## WHAT YOU SHOULD DO
Copy the entries below exactly. Images do not belong in the copy.

★ ★ ★ ★ ★ ★ ★

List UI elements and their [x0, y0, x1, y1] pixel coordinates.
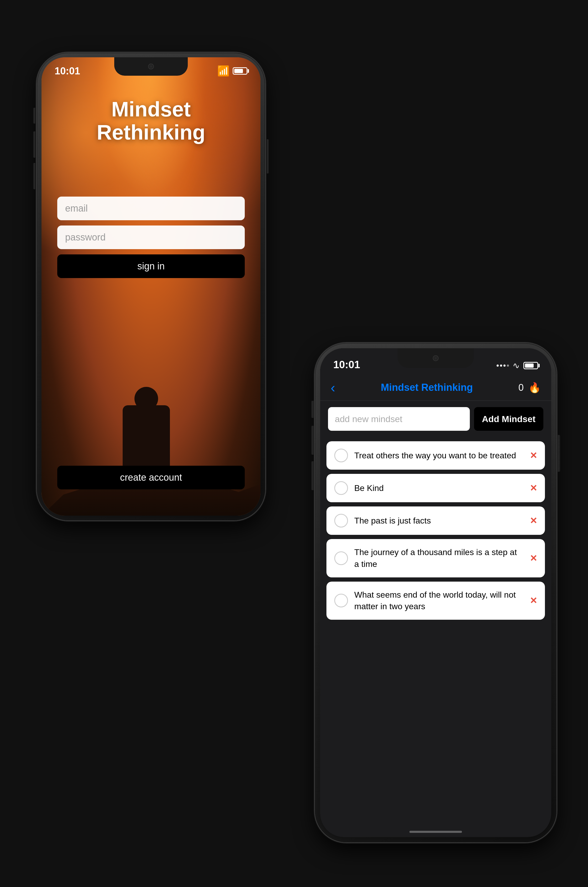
- mindset-checkbox-5[interactable]: [334, 594, 348, 607]
- chevron-left-icon: ‹: [331, 381, 335, 394]
- nav-bar: ‹ Mindset Rethinking 0 🔥: [320, 374, 551, 401]
- add-mindset-button-label: Add Mindset: [482, 414, 536, 424]
- fire-icon: 🔥: [528, 382, 541, 394]
- wifi-icon-front: ∿: [513, 361, 520, 371]
- signal-dots: [496, 365, 509, 367]
- front-phone-screen: 10:01 ∿ ‹: [320, 348, 551, 837]
- mindset-list: Treat others the way you want to be trea…: [320, 437, 551, 624]
- mindset-item[interactable]: What seems end of the world today, will …: [326, 582, 545, 620]
- login-status-icons: 📶: [217, 65, 248, 77]
- mindset-checkbox-1[interactable]: [334, 449, 348, 462]
- silent-switch: [33, 108, 35, 123]
- login-title-container: MindsetRethinking: [42, 98, 261, 144]
- signal-dot-2: [500, 365, 502, 367]
- front-phone-notch: [398, 348, 474, 368]
- mindset-text-2: Be Kind: [354, 482, 524, 494]
- battery-fill: [234, 69, 243, 73]
- back-button[interactable]: ‹: [331, 381, 335, 394]
- mindset-item[interactable]: The journey of a thousand miles is a ste…: [326, 539, 545, 577]
- front-power-button: [558, 435, 560, 472]
- back-phone-screen: 10:01 📶 MindsetRethinking email passw: [42, 57, 261, 516]
- password-field[interactable]: password: [57, 226, 245, 249]
- mindset-checkbox-2[interactable]: [334, 481, 348, 495]
- front-silent-switch: [311, 401, 314, 418]
- mindset-item[interactable]: Be Kind ✕: [326, 474, 545, 502]
- mindset-item[interactable]: The past is just facts ✕: [326, 507, 545, 535]
- mindset-delete-3[interactable]: ✕: [530, 516, 537, 526]
- home-indicator: [410, 831, 462, 833]
- volume-up-button: [33, 131, 35, 158]
- email-field[interactable]: email: [57, 197, 245, 220]
- mindset-checkbox-4[interactable]: [334, 552, 348, 565]
- front-volume-down-button: [311, 461, 314, 490]
- login-screen: 10:01 📶 MindsetRethinking email passw: [42, 57, 261, 516]
- mindset-delete-1[interactable]: ✕: [530, 450, 537, 461]
- battery-icon-front: [524, 362, 538, 369]
- login-title: MindsetRethinking: [57, 98, 245, 144]
- nav-right-section: 0 🔥: [518, 382, 541, 394]
- add-mindset-input[interactable]: add new mindset: [328, 407, 470, 431]
- mindset-text-4: The journey of a thousand miles is a ste…: [354, 546, 524, 570]
- login-time: 10:01: [55, 65, 80, 77]
- mindset-delete-2[interactable]: ✕: [530, 483, 537, 493]
- mindset-time: 10:01: [333, 359, 360, 371]
- create-account-label: create account: [120, 472, 182, 483]
- mindset-text-5: What seems end of the world today, will …: [354, 589, 524, 613]
- mindset-text-3: The past is just facts: [354, 515, 524, 527]
- power-button: [267, 139, 269, 173]
- mindset-text-1: Treat others the way you want to be trea…: [354, 450, 524, 462]
- battery-icon: [232, 67, 248, 75]
- mindset-screen: 10:01 ∿ ‹: [320, 348, 551, 837]
- mindset-item[interactable]: Treat others the way you want to be trea…: [326, 441, 545, 470]
- add-mindset-button[interactable]: Add Mindset: [474, 407, 543, 431]
- streak-count: 0: [518, 382, 524, 393]
- nav-title: Mindset Rethinking: [381, 382, 473, 393]
- add-input-placeholder: add new mindset: [335, 414, 402, 424]
- password-placeholder: password: [65, 232, 106, 243]
- mindset-delete-4[interactable]: ✕: [530, 553, 537, 564]
- wifi-icon: 📶: [217, 65, 230, 77]
- front-phone: 10:01 ∿ ‹: [315, 343, 556, 842]
- sign-in-label: sign in: [137, 261, 165, 272]
- sign-in-button[interactable]: sign in: [57, 254, 245, 278]
- signal-dot-1: [496, 365, 499, 367]
- signal-dot-4: [507, 365, 509, 367]
- login-form: email password sign in: [42, 197, 261, 278]
- back-phone-notch: [114, 57, 188, 76]
- back-phone: 10:01 📶 MindsetRethinking email passw: [37, 53, 265, 520]
- email-placeholder: email: [65, 203, 88, 214]
- front-camera-2: [433, 355, 439, 361]
- signal-dot-3: [503, 365, 506, 367]
- mindset-checkbox-3[interactable]: [334, 514, 348, 528]
- volume-down-button: [33, 163, 35, 189]
- add-mindset-row: add new mindset Add Mindset: [320, 401, 551, 437]
- mindset-delete-5[interactable]: ✕: [530, 595, 537, 606]
- front-camera: [148, 64, 154, 69]
- battery-fill-front: [525, 364, 534, 368]
- front-volume-up-button: [311, 426, 314, 455]
- status-right-icons: ∿: [496, 361, 538, 371]
- create-account-button[interactable]: create account: [57, 466, 245, 489]
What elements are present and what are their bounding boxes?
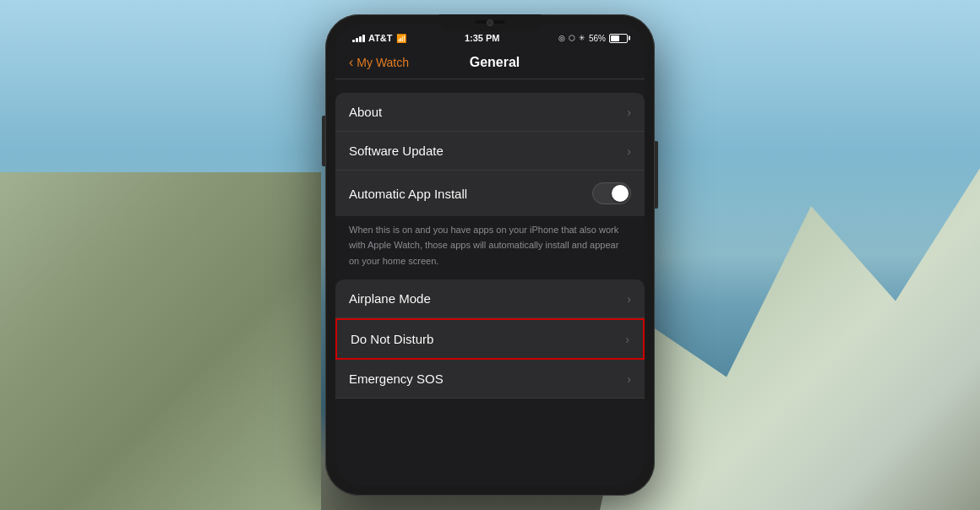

★ ★ ★ ★ ★ ★ ★

## OUTPUT OF THE TASK
List UI elements and their [x0, y0, x1, y1] pixel coordinates.
- mindset-checkbox-5[interactable]: [334, 594, 348, 607]
- chevron-left-icon: ‹: [331, 381, 335, 394]
- nav-bar: ‹ Mindset Rethinking 0 🔥: [320, 374, 551, 401]
- add-mindset-button-label: Add Mindset: [482, 414, 536, 424]
- fire-icon: 🔥: [528, 382, 541, 394]
- wifi-icon-front: ∿: [513, 361, 520, 371]
- signal-dots: [496, 365, 509, 367]
- front-phone-screen: 10:01 ∿ ‹: [320, 348, 551, 837]
- mindset-list: Treat others the way you want to be trea…: [320, 437, 551, 624]
- mindset-item[interactable]: What seems end of the world today, will …: [326, 582, 545, 620]
- login-status-icons: 📶: [217, 65, 248, 77]
- mindset-checkbox-1[interactable]: [334, 449, 348, 462]
- silent-switch: [33, 108, 35, 123]
- login-title-container: MindsetRethinking: [42, 98, 261, 144]
- signal-dot-2: [500, 365, 502, 367]
- front-phone-notch: [398, 348, 474, 368]
- mindset-text-2: Be Kind: [354, 482, 524, 494]
- battery-fill: [234, 69, 243, 73]
- back-button[interactable]: ‹: [331, 381, 335, 394]
- mindset-item[interactable]: The journey of a thousand miles is a ste…: [326, 539, 545, 577]
- front-power-button: [558, 435, 560, 472]
- back-phone-screen: 10:01 📶 MindsetRethinking email passw: [42, 57, 261, 516]
- password-field[interactable]: password: [57, 226, 245, 249]
- mindset-checkbox-2[interactable]: [334, 481, 348, 495]
- front-silent-switch: [311, 401, 314, 418]
- mindset-item[interactable]: Be Kind ✕: [326, 474, 545, 502]
- mindset-item[interactable]: The past is just facts ✕: [326, 507, 545, 535]
- mindset-delete-3[interactable]: ✕: [530, 516, 537, 526]
- home-indicator: [410, 831, 462, 833]
- volume-up-button: [33, 131, 35, 158]
- email-field[interactable]: email: [57, 197, 245, 220]
- mindset-checkbox-4[interactable]: [334, 552, 348, 565]
- front-volume-down-button: [311, 461, 314, 490]
- login-screen: 10:01 📶 MindsetRethinking email passw: [42, 57, 261, 516]
- mindset-delete-1[interactable]: ✕: [530, 450, 537, 461]
- battery-icon-front: [524, 362, 538, 369]
- login-title: MindsetRethinking: [57, 98, 245, 144]
- nav-right-section: 0 🔥: [518, 382, 541, 394]
- add-mindset-input[interactable]: add new mindset: [328, 407, 470, 431]
- mindset-text-4: The journey of a thousand miles is a ste…: [354, 546, 524, 570]
- login-time: 10:01: [55, 65, 80, 77]
- mindset-delete-2[interactable]: ✕: [530, 483, 537, 493]
- mindset-time: 10:01: [333, 359, 360, 371]
- create-account-label: create account: [120, 472, 182, 483]
- mindset-text-5: What seems end of the world today, will …: [354, 589, 524, 613]
- mindset-text-3: The past is just facts: [354, 515, 524, 527]
- power-button: [267, 139, 269, 173]
- mindset-text-1: Treat others the way you want to be trea…: [354, 450, 524, 462]
- battery-icon: [232, 67, 248, 75]
- mindset-screen: 10:01 ∿ ‹: [320, 348, 551, 837]
- mindset-item[interactable]: Treat others the way you want to be trea…: [326, 441, 545, 470]
- add-mindset-button[interactable]: Add Mindset: [474, 407, 543, 431]
- streak-count: 0: [518, 382, 524, 393]
- nav-title: Mindset Rethinking: [381, 382, 473, 393]
- add-input-placeholder: add new mindset: [335, 414, 402, 424]
- password-placeholder: password: [65, 232, 106, 243]
- mindset-delete-4[interactable]: ✕: [530, 553, 537, 564]
- wifi-icon: 📶: [217, 65, 230, 77]
- front-phone: 10:01 ∿ ‹: [315, 343, 556, 842]
- sign-in-label: sign in: [137, 261, 165, 272]
- sign-in-button[interactable]: sign in: [57, 254, 245, 278]
- signal-dot-1: [496, 365, 499, 367]
- signal-dot-4: [507, 365, 509, 367]
- login-form: email password sign in: [42, 197, 261, 278]
- back-phone-notch: [114, 57, 188, 76]
- back-phone: 10:01 📶 MindsetRethinking email passw: [37, 53, 265, 520]
- email-placeholder: email: [65, 203, 88, 214]
- front-camera-2: [433, 355, 439, 361]
- signal-dot-3: [503, 365, 506, 367]
- mindset-checkbox-3[interactable]: [334, 514, 348, 528]
- volume-down-button: [33, 163, 35, 189]
- add-mindset-row: add new mindset Add Mindset: [320, 401, 551, 437]
- mindset-delete-5[interactable]: ✕: [530, 595, 537, 606]
- front-camera: [148, 64, 154, 69]
- battery-fill-front: [525, 364, 534, 368]
- front-volume-up-button: [311, 426, 314, 455]
- status-right-icons: ∿: [496, 361, 538, 371]
- create-account-button[interactable]: create account: [57, 466, 245, 489]
What elements are present and what are their bounding boxes?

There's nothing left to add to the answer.